Records from a dataset
__________________________________________________

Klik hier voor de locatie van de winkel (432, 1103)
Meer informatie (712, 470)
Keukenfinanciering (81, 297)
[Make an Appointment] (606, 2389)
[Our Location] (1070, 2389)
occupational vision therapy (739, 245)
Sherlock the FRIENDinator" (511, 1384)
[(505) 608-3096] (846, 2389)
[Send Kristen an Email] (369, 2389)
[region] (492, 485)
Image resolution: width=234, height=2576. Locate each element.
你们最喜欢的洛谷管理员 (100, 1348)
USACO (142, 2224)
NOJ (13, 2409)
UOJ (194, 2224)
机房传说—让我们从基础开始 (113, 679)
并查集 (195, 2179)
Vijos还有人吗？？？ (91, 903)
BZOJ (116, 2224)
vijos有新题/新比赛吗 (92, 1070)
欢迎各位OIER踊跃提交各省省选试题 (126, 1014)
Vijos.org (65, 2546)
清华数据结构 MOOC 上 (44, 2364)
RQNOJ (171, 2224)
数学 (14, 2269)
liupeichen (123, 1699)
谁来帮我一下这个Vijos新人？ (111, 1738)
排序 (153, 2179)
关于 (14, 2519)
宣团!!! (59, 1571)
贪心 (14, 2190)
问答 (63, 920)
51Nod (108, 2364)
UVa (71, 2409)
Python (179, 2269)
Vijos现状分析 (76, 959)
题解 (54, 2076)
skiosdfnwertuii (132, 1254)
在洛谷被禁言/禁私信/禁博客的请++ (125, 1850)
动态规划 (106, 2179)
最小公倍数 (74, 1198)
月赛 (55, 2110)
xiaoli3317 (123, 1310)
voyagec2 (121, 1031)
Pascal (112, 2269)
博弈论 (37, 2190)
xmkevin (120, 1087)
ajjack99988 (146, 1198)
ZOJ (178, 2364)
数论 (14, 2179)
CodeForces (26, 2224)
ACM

__________________________________________________

- **EXERCISE**
Taking the entries above, print exactly the lines starting at the line with "Vijos.org (65, 2546)" and ending at the line with "博弈论 (37, 2190)", both included.

- **YOUR SOLUTION**
Vijos.org (65, 2546)
清华数据结构 MOOC 上 (44, 2364)
RQNOJ (171, 2224)
数学 (14, 2269)
liupeichen (123, 1699)
谁来帮我一下这个Vijos新人？ (111, 1738)
排序 (153, 2179)
关于 (14, 2519)
宣团!!! (59, 1571)
贪心 (14, 2190)
问答 (63, 920)
51Nod (108, 2364)
UVa (71, 2409)
Python (179, 2269)
Vijos现状分析 (76, 959)
题解 (54, 2076)
skiosdfnwertuii (132, 1254)
在洛谷被禁言/禁私信/禁博客的请++ (125, 1850)
动态规划 (106, 2179)
最小公倍数 (74, 1198)
月赛 (55, 2110)
xiaoli3317 (123, 1310)
voyagec2 (121, 1031)
Pascal (112, 2269)
博弈论 (37, 2190)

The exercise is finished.